#### DATA ####
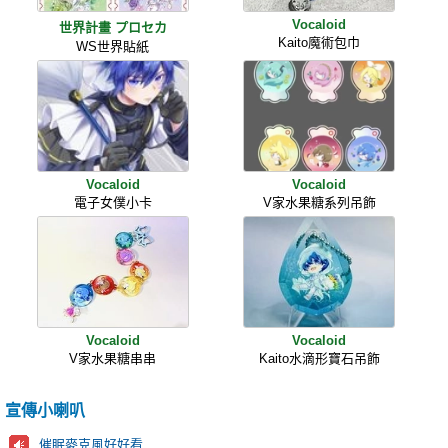
Vocaloid
世界計畫 プロセカ
Kaito魔術包巾
WS世界貼紙
Vocaloid
Vocaloid
電子女僕小卡
V家水果糖系列吊飾
Vocaloid
Vocaloid
V家水果糖串串
Kaito水滴形寶石吊飾
宣傳小喇叭
催眠麥克風好好看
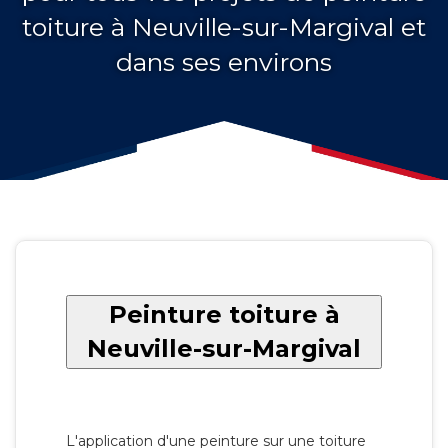
toiture à Neuville-sur-Margival et
dans ses environs
Peinture toiture à
Neuville-sur-Margival
L'application d'une peinture sur une toiture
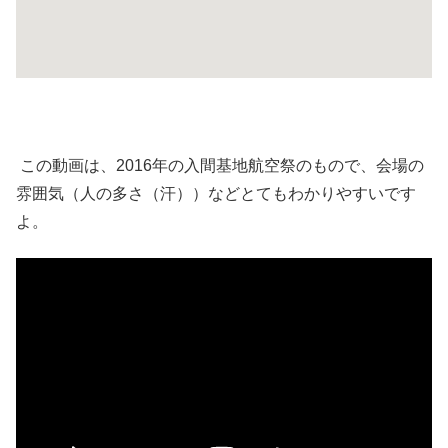
この動画は、2016年の入間基地航空祭のもので、会場の
雰囲気（人の多さ（汗））などとてもわかりやすいです
よ。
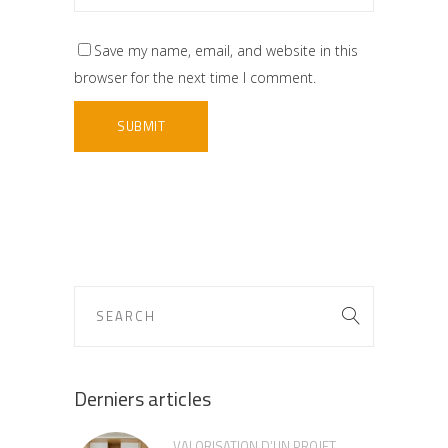
Save my name, email, and website in this
browser for the next time I comment.
Derniers articles
VALORISATION D’UN PROJET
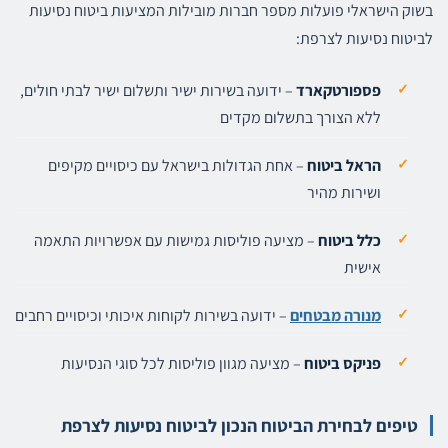
בשוק הישראלי פועלות מספר חברות מובילות המציעות ביטוח נסיעות
לביטוח נסיעות לצרפת:
פספורטקארד
– ידועה בשירות ישיר ותשלום ישיר לבתי חולים,
ללא הצורך בתשלום מקדים
הראל ביטוח
– אחת הגדולות בישראל עם כיסויים מקיפים
ושירות מהיר
כלל ביטוח
– מציעה פוליסות גמישות עם אפשרויות התאמה
אישית
מנורה מבטחים
– ידועה בשירות לקוחות איכותי וכיסויים רחבים
פניקס ביטוח
– מציעה מגוון פוליסות לכל סוגי הנסיעות
טיפים לבחירת הביטוח הנכון לביטוח נסיעות לצרפת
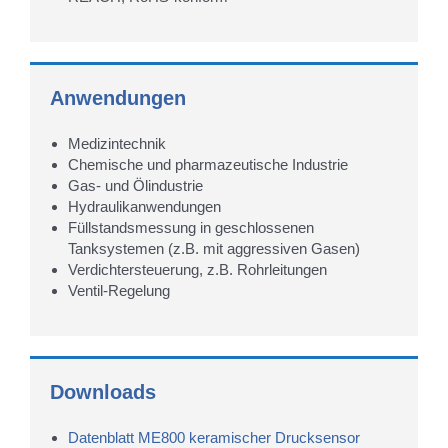
Anwendungen
Medizintechnik
Chemische und pharmazeutische Industrie
Gas- und Ölindustrie
Hydraulikanwendungen
Füllstandsmessung in geschlossenen
Tanksystemen (z.B. mit aggressiven Gasen)
Verdichtersteuerung, z.B. Rohrleitungen
Ventil-Regelung
Downloads
Datenblatt ME800 keramischer Drucksensor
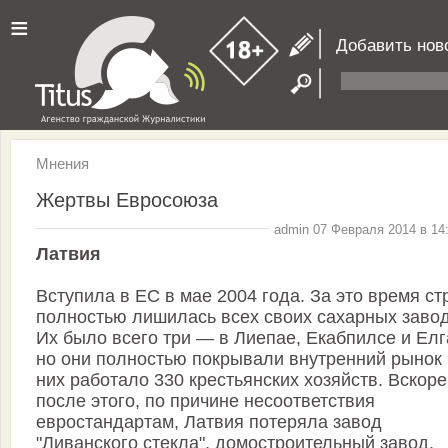
≡
Добавить нов
Мнения
Жертвы Евросоюза
admin 07 Февраля 2014 в 14
Латвия
Вступила в ЕС в мае 2004 года. За это время ст
полностью лишилась всех своих сахарных завод
Их было всего три — в Лиепае, Екабпилсе и Елг
но они полностью покрывали внутренний рынок 
них работало 330 крестьянских хозяйств. Вскоре
после этого, по причине несоответствия
евростандартам, Латвия потеряла завод
"Ливанского стекла", домостроительный завод,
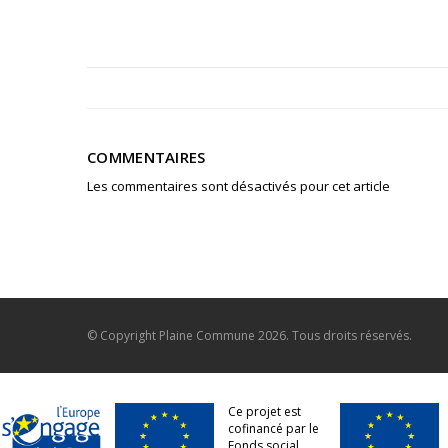
COMMENTAIRES
Les commentaires sont désactivés pour cet article
© Copyright
Plaine Commune
2026. Tous droits réservés.
Ce projet est
cofinancé par le
Fonds social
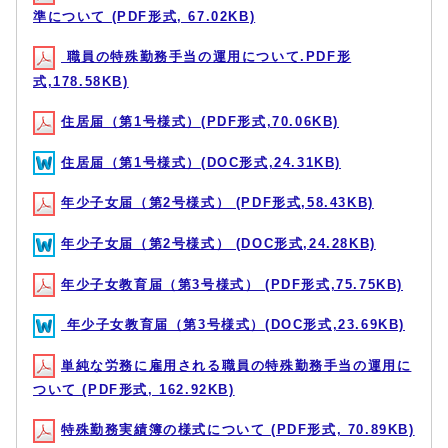
準について (PDF形式, 67.02KB)
職員の特殊勤務手当の運用について.PDF形
式,178.58KB)
住居届（第1号様式）(PDF形式,70.06KB)
住居届（第1号様式）(DOC形式,24.31KB)
年少子女届（第2号様式） (PDF形式,58.43KB)
年少子女届（第2号様式） (DOC形式,24.28KB)
年少子女教育届（第3号様式） (PDF形式,75.75KB)
年少子女教育届（第3号様式）(DOC形式,23.69KB)
単純な労務に雇用される職員の特殊勤務手当の運用に
ついて (PDF形式, 162.92KB)
特殊勤務実績簿の様式について (PDF形式, 70.89KB)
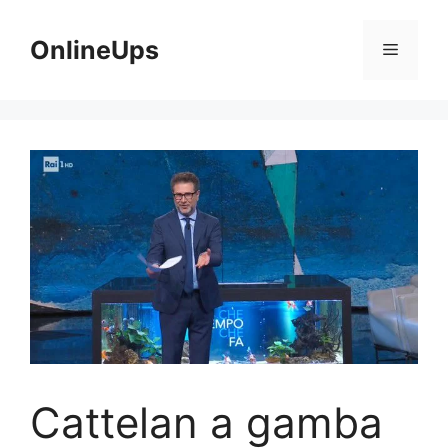
Vai
al
OnlineUps
Menu
contenuto
Cattelan a gamba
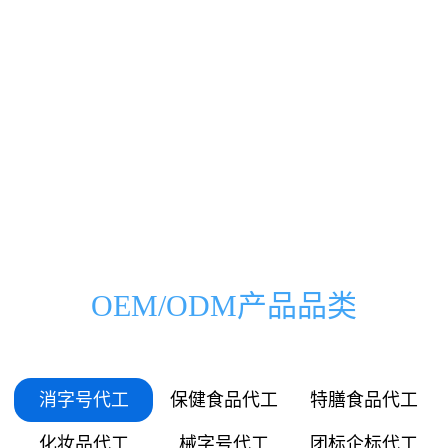
0000
0000
0333
0500
00
000
万
家
0666
1000
01
036
0999
1500
03
072
1332
2000
OEM/ODM产品品类
05
109
1665
2500
06
145
消字号代工
保健食品代工
特膳食品代工
1998
3000
化妆品代工
械字号代工
团标企标代工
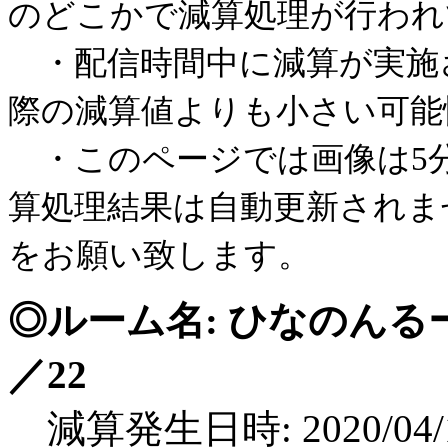
のどこかで減算処理が行われ
・配信時間中に減算が実施
際の減算値よりも小さい可能
・このページでは画像は5
算処理結果は自動更新されま
をお願い致します。
◎ルーム名: ひなのんる
／22
減算発生日時: 2020/04/1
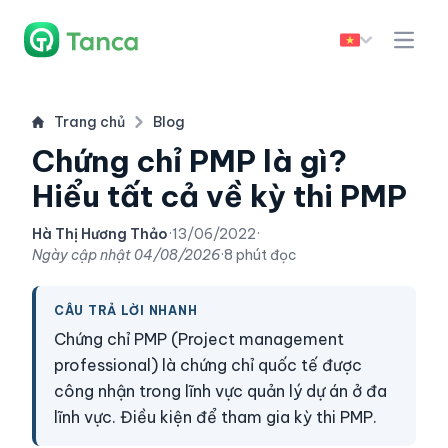
Trang chủ
Blog
Chứng chỉ PMP là gì?
Hiểu tất cả về kỳ thi PMP
Hà Thị Hương Thảo
·
13/06/2022
·
Ngày cập nhật
04/08/2026
·
8 phút đọc
CÂU TRẢ LỜI NHANH
Chứng chỉ PMP (Project management
professional) là chứng chỉ quốc tế được
công nhận trong lĩnh vực quản lý dự án ở đa
lĩnh vực. Điều kiện để tham gia kỳ thi PMP.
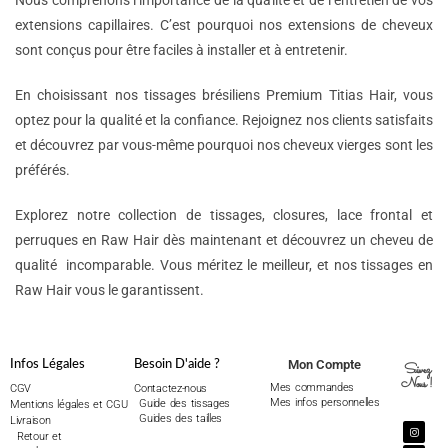
Nous comprenons l’importance de la qualité et de l’entretien de vos
extensions capillaires. C’est pourquoi nos extensions de cheveux
sont conçus pour être faciles à installer et à entretenir.
En choisissant nos tissages brésiliens Premium Titias Hair, vous
optez pour la qualité et la confiance. Rejoignez nos clients satisfaits
et découvrez par vous-même pourquoi nos cheveux vierges sont les
préférés.
Explorez notre collection de tissages, closures, lace frontal et
perruques en Raw Hair dès maintenant et découvrez un cheveu de
qualité incomparable. Vous méritez le meilleur, et nos tissages en
Raw Hair vous le garantissent.
Mon Compte
Infos Légales
Besoin D'aide ?
Suivez
Nous !
Mes commandes
CGV
Contactez-nous
Mes infos personnelles
Guide des tissages
Mentions légales et CGU
Guides des tailles
Livraison
Retour et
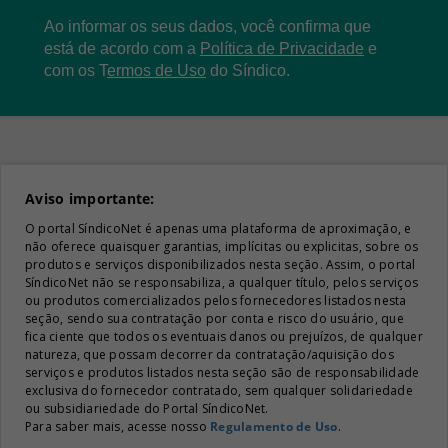
Ao informar os seus dados, você confirma que
está de acordo com a
Política de Privacidade
e
com os
T
ermos de Uso
do Síndico.
Aviso importante:
O portal SíndicoNet é apenas uma plataforma de aproximação, e
não oferece quaisquer garantias, implícitas ou explicitas, sobre os
produtos e serviços disponibilizados nesta seção. Assim, o portal
SíndicoNet não se responsabiliza, a qualquer título, pelos serviços
ou produtos comercializados pelos fornecedores listados nesta
seção, sendo sua contratação por conta e risco do usuário, que
fica ciente que todos os eventuais danos ou prejuízos, de qualquer
natureza, que possam decorrer da contratação/aquisição dos
serviços e produtos listados nesta seção são de responsabilidade
exclusiva do fornecedor contratado, sem qualquer solidariedade
ou subsidiariedade do Portal SíndicoNet.
Para saber mais, acesse nosso
Regulamento de Uso
.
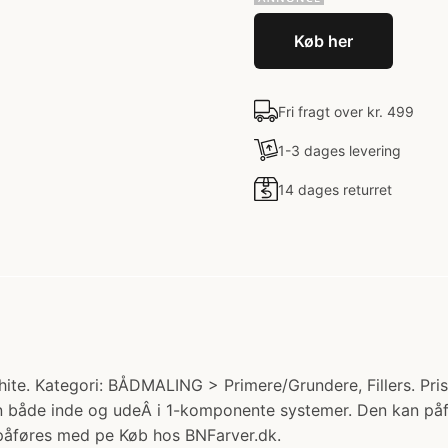
Køb her
Fri fragt over kr. 499
1-3 dages levering
14 dages returret
ite. Kategori: BÅDMALING > Primere/Grundere, Fillers. P
 både inde og udeÂ i 1-komponente systemer. Den kan påfør
påføres med pe Køb hos BNFarver.dk.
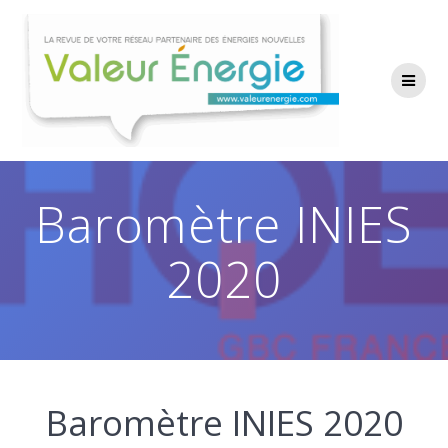
Passer
au
contenu
Baromètre INIES
2020
Baromètre INIES 2020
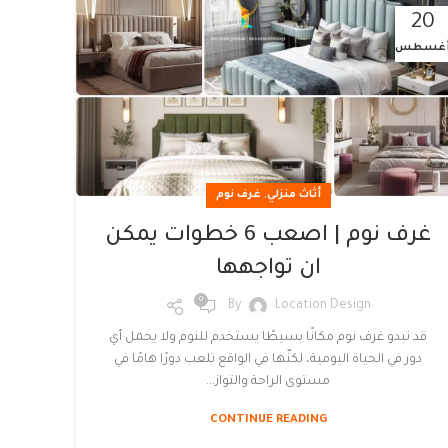
20
غسطس
,
أثاث منزلي
غرف نوم
غرف نوم | اصعب 6 خطوات يمكن
ان تواجهها
0
By
Location Design
قد تبدو غرف نوم مكانًا بسيطًا يستخدم للنوم ولا يحمل أي
دور في الحياة اليومية، لكنّها في الواقع تلعب دورًا هامًا في
مستوى الراحة والتواز...
CONTINUE READING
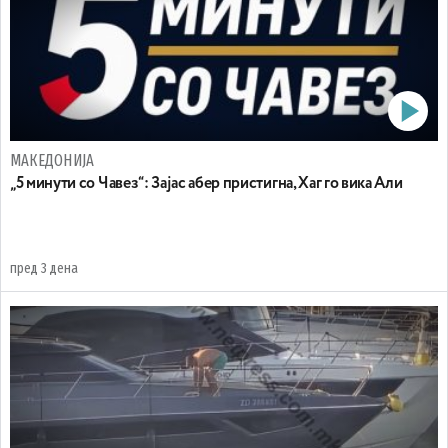
МАКЕДОНИЈА
„5 минути со Чавез“: Зајас абер пристигна, Хаг го вика Али
пред 3 дена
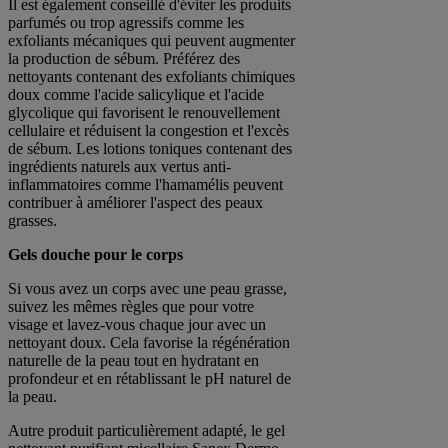
Il est également conseillé d'éviter les produits
parfumés ou trop agressifs comme les
exfoliants mécaniques qui peuvent augmenter
la production de sébum. Préférez des
nettoyants contenant des exfoliants chimiques
doux comme l'acide salicylique et l'acide
glycolique qui favorisent le renouvellement
cellulaire et réduisent la congestion et l'excès
de sébum. Les lotions toniques contenant des
ingrédients naturels aux vertus anti-
inflammatoires comme l'hamamélis peuvent
contribuer à améliorer l'aspect des peaux
grasses.
Gels douche pour le corps
Si vous avez un corps avec une peau grasse,
suivez les mêmes règles que pour votre
visage et lavez-vous chaque jour avec un
nettoyant doux. Cela favorise la régénération
naturelle de la peau tout en hydratant en
profondeur et en rétablissant le pH naturel de
la peau.
Autre produit particulièrement adapté, le gel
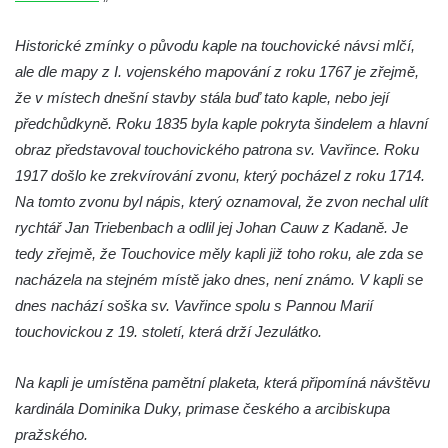
Kaple na křižovatce ulic Budějovická a
Dělnická v Kamenném Újezdě
Historické zmínky o původu kaple na touchovické návsi mlčí,
ale dle mapy z I. vojenského mapování z roku 1767 je zřejmě,
Bývalý kostel svatých Filipa a Jakuba na
že v místech dnešní stavby stála buď tato kaple, nebo její
náměstí J. V. Kamarýta ve Velešíně
předchůdkyně. Roku 1835 byla kaple pokryta šindelem a hlavní
Kaple na hřbitově ve Velešíně
obraz představoval touchovického patrona sv. Vavřince. Roku
Márnice na hřbitově ve Velešíně
1917 došlo ke zrekvírování zvonu, který pocházel z roku 1714.
Kostel svatého Václava ve Velešíně
Na tomto zvonu byl nápis, který oznamoval, že zvon nechal ulít
Poutní areál Římov
rychtář Jan Triebenbach a odlil jej Johan Cauw z Kadaně. Je
Kostel svatého Ducha v poutním areálu
tedy zřejmě, že Touchovice měly kapli již toho roku, ale zda se
Římov
nacházela na stejném místě jako dnes, není známo. V kapli se
dnes nachází soška sv. Vavřince spolu s Pannou Marií
Křížová cesta Římov – XXV. kaple – Boží
touchovickou z 19. století, která drží Jezulátko.
hrob
Křížová cesta Římov – XXIV. kaple – Pieta
Na kapli je umístěna pamětní plaketa, která připomíná návštěvu
Křížová cesta Římov – XXIII. kaple –
kardinála Dominika Duky, primase českého a arcibiskupa
Kalvárie
pražského.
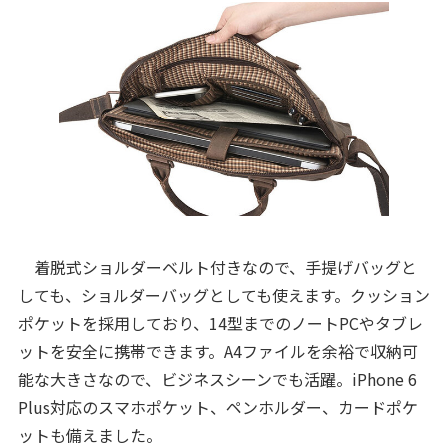
着脱式ショルダーベルト付きなので、手提げバッグと
しても、ショルダーバッグとしても使えます。クッション
ポケットを採用しており、14型までのノートPCやタブレ
ットを安全に携帯できます。A4ファイルを余裕で収納可
能な大きさなので、ビジネスシーンでも活躍。iPhone 6
Plus対応のスマホポケット、ペンホルダー、カードポケ
ットも備えました。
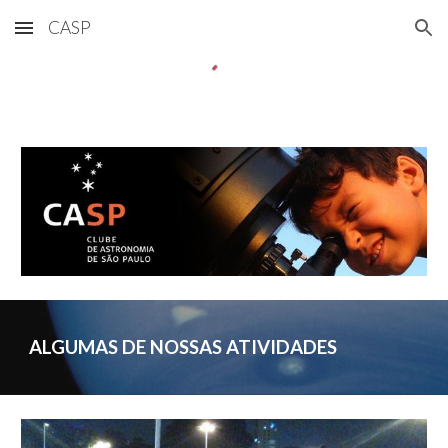
CASP
Skip to main content
Skip to navigation
ALGUMAS DE NOSSAS ATIVIDADES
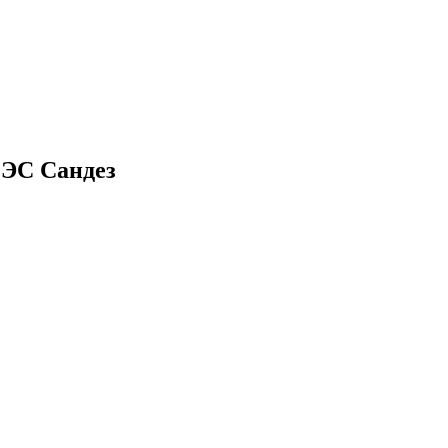
СЭС Сандез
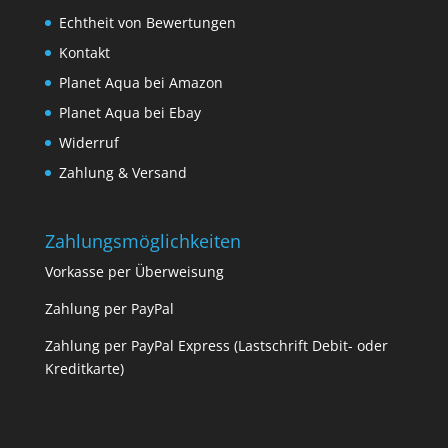
Echtheit von Bewertungen
Kontakt
Planet Aqua bei Amazon
Planet Aqua bei Ebay
Widerruf
Zahlung & Versand
Zahlungsmöglichkeiten
Vorkasse per Überweisung
Zahlung per PayPal
Zahlung per PayPal Express (Lastschrift Debit- oder
Kreditkarte)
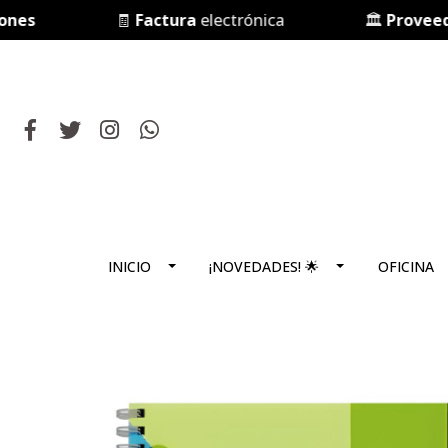
🧾
Factura
electrónica
🏛️
Proveedor d
INICIO
¡NOVEDADES! 🌟
OFICINA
####
=== REQUIREMENT ===
Copy the lines above exactly, starting with the line that contains "1-3 dages levering" and ending with the line that contains "قد تبدو غرف", and leave out any pictures.

=== OUTPUT FOR THIS EXERCISE ===
1-3 dages levering
14 dages returret
ite. Kategori: BÅDMALING > Primere/Grundere, Fillers. P
 både inde og udeÂ i 1-komponente systemer. Den kan påfør
påføres med pe Køb hos BNFarver.dk.
Passer
au
contenu
Baromètre INIES
2020
Baromètre INIES 2020
20
غسطس
,
أثاث منزلي
غرف نوم
غرف نوم | اصعب 6 خطوات يمكن
ان تواجهها
0
By
Location Design
قد تبدو غرف نوم مكانًا بسيطًا يستخدم للنوم ولا يحمل أي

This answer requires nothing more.